**Task to carry out:** Report how many lines of the listing below include the word "окружающую". Give nothing but the number.

=-=-=-=-=

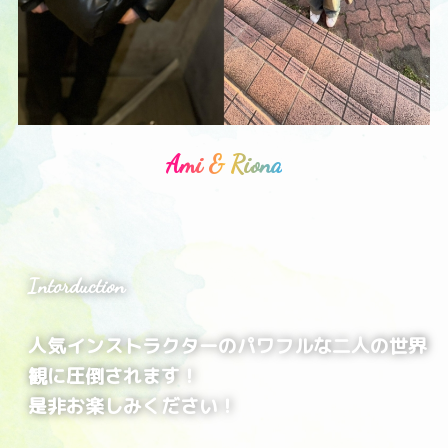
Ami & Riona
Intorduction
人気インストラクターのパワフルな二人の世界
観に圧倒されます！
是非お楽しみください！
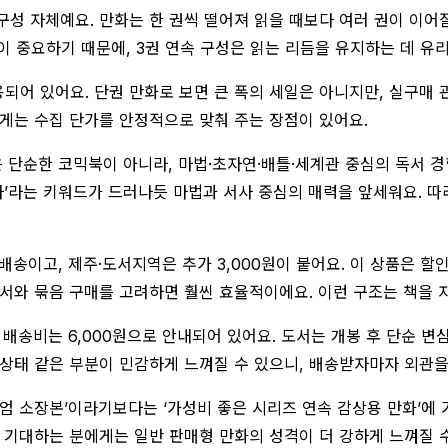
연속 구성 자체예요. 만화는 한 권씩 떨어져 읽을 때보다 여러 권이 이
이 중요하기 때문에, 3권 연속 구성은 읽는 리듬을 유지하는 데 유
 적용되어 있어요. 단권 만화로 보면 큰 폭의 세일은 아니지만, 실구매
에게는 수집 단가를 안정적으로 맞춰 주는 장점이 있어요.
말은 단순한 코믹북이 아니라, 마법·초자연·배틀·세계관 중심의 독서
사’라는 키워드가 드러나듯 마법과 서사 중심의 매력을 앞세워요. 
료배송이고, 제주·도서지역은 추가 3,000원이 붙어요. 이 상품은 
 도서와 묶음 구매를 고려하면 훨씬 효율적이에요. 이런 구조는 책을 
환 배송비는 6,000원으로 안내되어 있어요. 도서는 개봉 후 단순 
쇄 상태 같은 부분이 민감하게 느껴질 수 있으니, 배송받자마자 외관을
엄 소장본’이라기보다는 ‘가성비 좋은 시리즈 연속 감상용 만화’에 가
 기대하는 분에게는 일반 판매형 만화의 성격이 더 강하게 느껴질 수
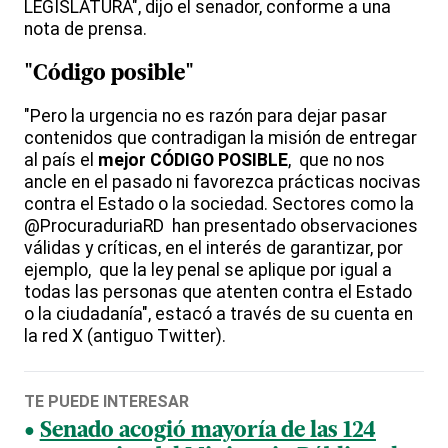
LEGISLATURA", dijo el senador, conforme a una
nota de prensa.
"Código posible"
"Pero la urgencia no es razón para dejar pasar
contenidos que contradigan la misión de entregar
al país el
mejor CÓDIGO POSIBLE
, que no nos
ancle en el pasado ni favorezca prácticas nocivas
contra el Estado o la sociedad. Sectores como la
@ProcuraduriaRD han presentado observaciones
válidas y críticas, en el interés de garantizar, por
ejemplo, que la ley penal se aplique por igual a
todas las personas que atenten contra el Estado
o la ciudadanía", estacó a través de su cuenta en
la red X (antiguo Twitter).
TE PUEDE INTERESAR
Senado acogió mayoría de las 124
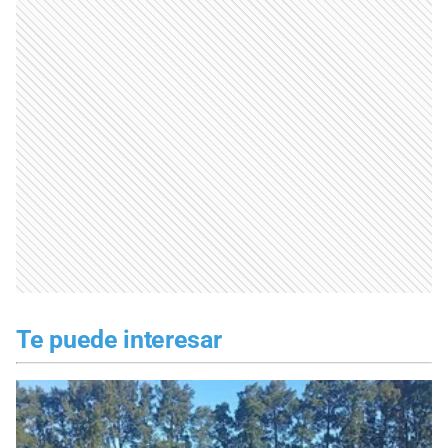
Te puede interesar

=-=-=-=-=

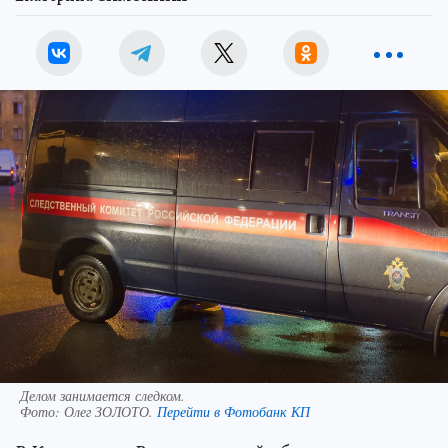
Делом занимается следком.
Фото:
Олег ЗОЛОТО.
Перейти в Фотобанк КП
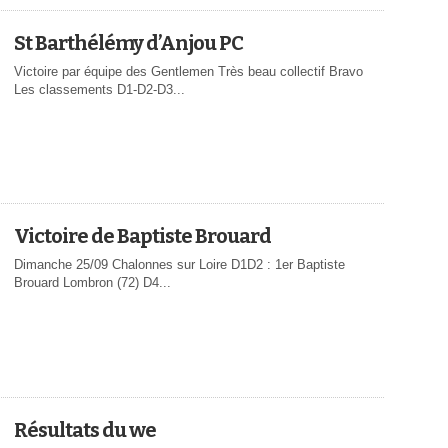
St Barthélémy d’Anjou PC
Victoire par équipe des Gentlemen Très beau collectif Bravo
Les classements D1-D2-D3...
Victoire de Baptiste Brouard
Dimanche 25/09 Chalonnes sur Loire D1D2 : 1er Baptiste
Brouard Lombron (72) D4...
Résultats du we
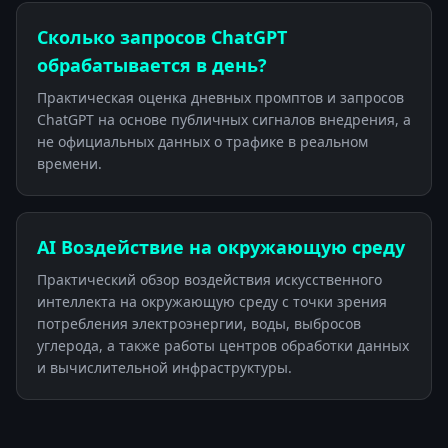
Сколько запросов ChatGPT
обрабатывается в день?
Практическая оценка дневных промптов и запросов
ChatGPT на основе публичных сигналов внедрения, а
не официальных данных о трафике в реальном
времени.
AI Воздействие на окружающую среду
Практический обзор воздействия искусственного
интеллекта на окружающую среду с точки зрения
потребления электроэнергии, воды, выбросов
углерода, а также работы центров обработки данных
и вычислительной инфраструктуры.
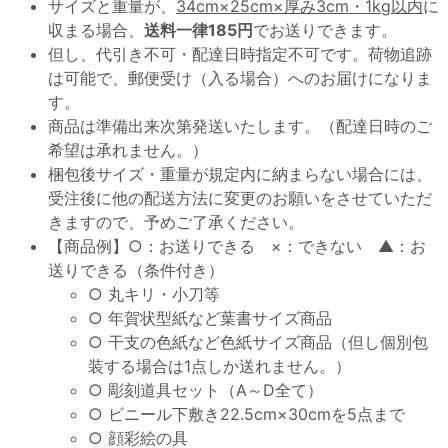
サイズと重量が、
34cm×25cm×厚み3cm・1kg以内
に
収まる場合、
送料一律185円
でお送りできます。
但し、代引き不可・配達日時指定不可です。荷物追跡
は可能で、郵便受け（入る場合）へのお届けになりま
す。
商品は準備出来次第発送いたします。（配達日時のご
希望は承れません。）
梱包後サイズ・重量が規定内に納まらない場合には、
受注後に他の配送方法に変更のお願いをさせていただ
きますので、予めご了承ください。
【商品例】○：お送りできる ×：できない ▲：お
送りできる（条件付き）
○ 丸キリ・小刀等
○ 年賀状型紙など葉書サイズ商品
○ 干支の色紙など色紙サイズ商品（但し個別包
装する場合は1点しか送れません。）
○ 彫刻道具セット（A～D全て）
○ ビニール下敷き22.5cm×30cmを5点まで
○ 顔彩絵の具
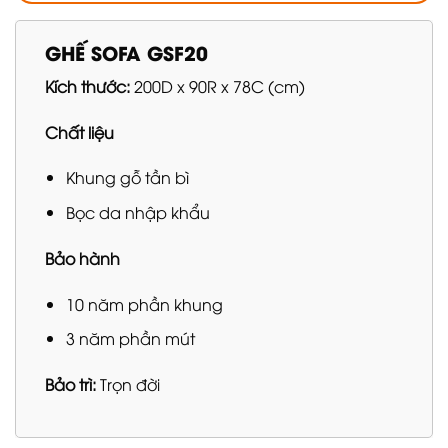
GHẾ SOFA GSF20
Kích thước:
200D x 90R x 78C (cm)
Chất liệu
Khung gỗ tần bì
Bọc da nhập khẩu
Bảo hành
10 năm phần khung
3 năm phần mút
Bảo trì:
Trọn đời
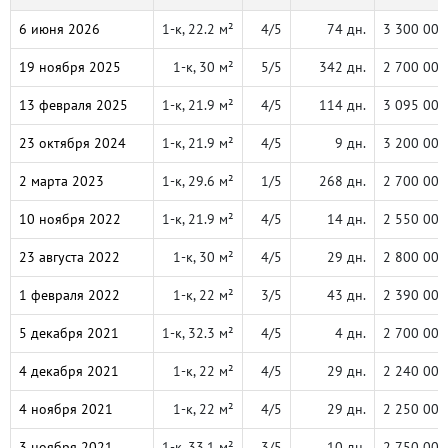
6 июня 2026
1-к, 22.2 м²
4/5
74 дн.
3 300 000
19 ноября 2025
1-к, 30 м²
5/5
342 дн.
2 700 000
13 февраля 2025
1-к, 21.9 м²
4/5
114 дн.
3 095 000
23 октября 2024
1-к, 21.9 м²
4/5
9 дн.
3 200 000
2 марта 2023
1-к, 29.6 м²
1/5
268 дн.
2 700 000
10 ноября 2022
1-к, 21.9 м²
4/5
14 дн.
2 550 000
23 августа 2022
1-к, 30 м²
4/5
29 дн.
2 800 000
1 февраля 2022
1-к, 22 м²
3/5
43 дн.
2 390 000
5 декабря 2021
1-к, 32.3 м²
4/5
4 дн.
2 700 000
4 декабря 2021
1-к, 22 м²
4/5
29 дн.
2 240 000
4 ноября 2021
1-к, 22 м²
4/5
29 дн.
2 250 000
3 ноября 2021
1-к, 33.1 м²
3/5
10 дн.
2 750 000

=-=-=-=-=

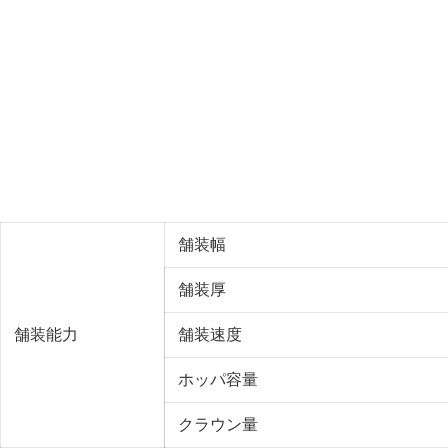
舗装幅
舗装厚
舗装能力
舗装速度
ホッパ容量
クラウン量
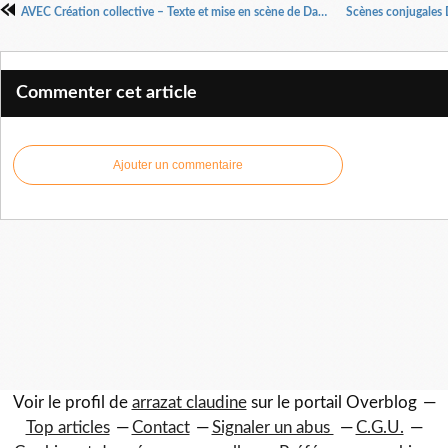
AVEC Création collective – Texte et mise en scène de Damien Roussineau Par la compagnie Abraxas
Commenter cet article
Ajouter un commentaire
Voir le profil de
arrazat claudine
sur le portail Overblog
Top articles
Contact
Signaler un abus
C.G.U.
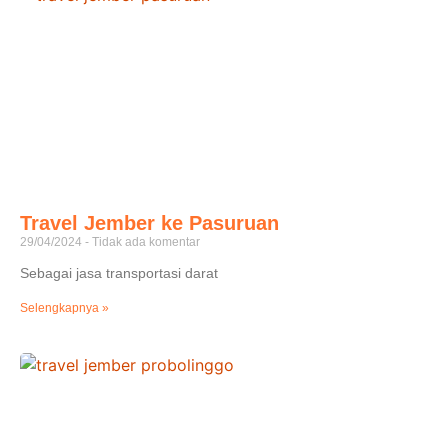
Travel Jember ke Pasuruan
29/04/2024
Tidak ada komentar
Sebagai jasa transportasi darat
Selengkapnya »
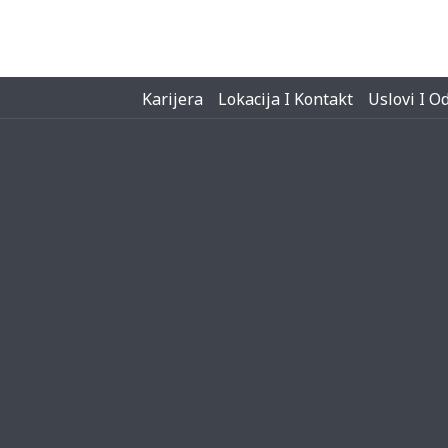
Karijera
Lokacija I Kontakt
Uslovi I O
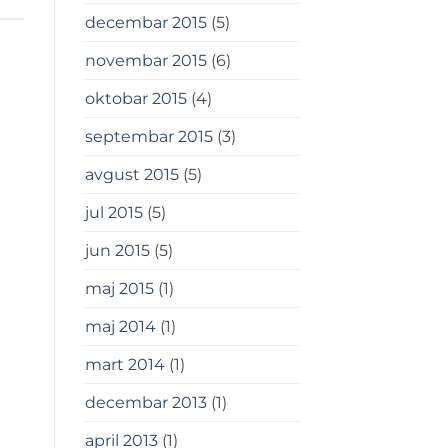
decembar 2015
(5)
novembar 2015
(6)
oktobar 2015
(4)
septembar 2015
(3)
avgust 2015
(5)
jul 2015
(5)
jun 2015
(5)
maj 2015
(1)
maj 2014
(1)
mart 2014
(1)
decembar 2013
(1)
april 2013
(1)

=-=-=-=-=

**Reply:** 2